The HIV cure rollercoaster came to a screeching halt at this summer's 21st Annual International AIDS Conference (AIDS 2014) with a scientific consensus for the need to avoid the reoccurrence of the media circus of the past year. With the much touted ‘Mississippi Baby’ and the ‘Boston Patients’ proving to be only temporary remissions, it was largely decided by the scientific community to keep rare, individual successes low key and wait a significantly longer period of time before stating success. This along with disappointing HDAC data and the stark fact that achieving a cure for HIV (if there is to be one) is still very far from our grasp, means that HIV eradication research should be broadly based, encompassing many different strategies, drugs and ideas.

An eradication cure for all people with HIV is a daunting endeavor and many believe we will develop a functional cure or strategy for 'HIV remission' rather than a way to actually eradicate HIV from the body. However, as some researchers attempt to fully understand HIV latent reservoirs, which are believed to be the biggest obstacle to development of a cure, others focus on promising strategies for a cure such as host restrictive factors that would enable the body's natural defenses to overcome HIV.  

Viral host restriction factors (HRFs) of retroviruses, such as HIV, are cellular proteins that inhibit viral replication by intervening at various steps of the replication process. They disable certain elements required for a virus’s life cycle, crippling the virus and preventing infection of cells. One HRF, APOBEC3G (A3G), is part of the APOBEC superfamily of proteins that play an important role in innate antiviral immunity. A3G interferes with reverse transcriptase and viral replication by inducing numerous mutations. These hypermutations destroy the ability of HIV to code for its viral proteins, resulting in nonviable viruses. However, HIV has evolved a mechanism to evade A3G.

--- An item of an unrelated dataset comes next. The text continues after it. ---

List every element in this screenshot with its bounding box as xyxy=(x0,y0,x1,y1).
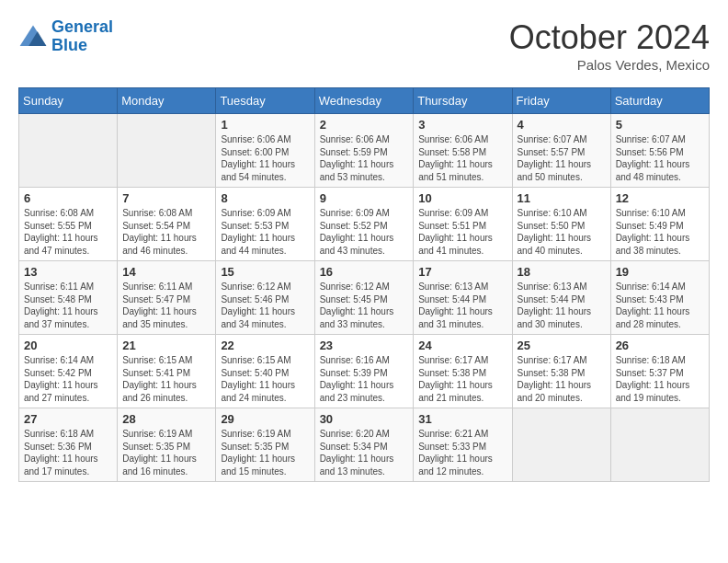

HIV encodes a protein known as Vif that tricks cells into degrading A3G. This shields the HIV genome from the hypermutations that A3G causes, allowing HIV to successfully replicate. Research into methodologies for protecting A3G that would allow it to perform its inhibitory function against HIV is needed to facilitate the development of compounds based on this approach, both as promising antiretroviral agents and as part of an eradication strategy.

For the past 30 years the drug industry and the NIH have been opposed to targeting host proteins so that funds and attention could be paid solely to traditional antiretroviral solutions. We now have a changed rubric and are in a position where considering host restriction factors is an obvious next step. Of all the host proteins or pathways, A3G is the only HRF whose activity can be manipulated without predictable toxicity to the host. OyaGen, a biotechnology company based in Rochester, is developing a Vif dimerization antagonist. This antagonist is both an eradication and antiviral strategy based on HRFs that enables A3G antiviral activity by disrupting RNA from binding to A3G and inhibits Vif-dependent degradation of A3G. This enables A3G incorporation with virions and the subsequent deadly hypermutations.
 
Several researchers are examining the potential of A3G to fight HIV. Dr. Harold Smith is a professor at the University of Rochester and the founder of OyaGen who has developed several compounds that disable Vif and allow A3G to prevent HIV from infecting cells, stopping the virus in its tracks. A more extensive understanding of how important A3G modulation is to controlling HIV can be seen in a great video on YouTube.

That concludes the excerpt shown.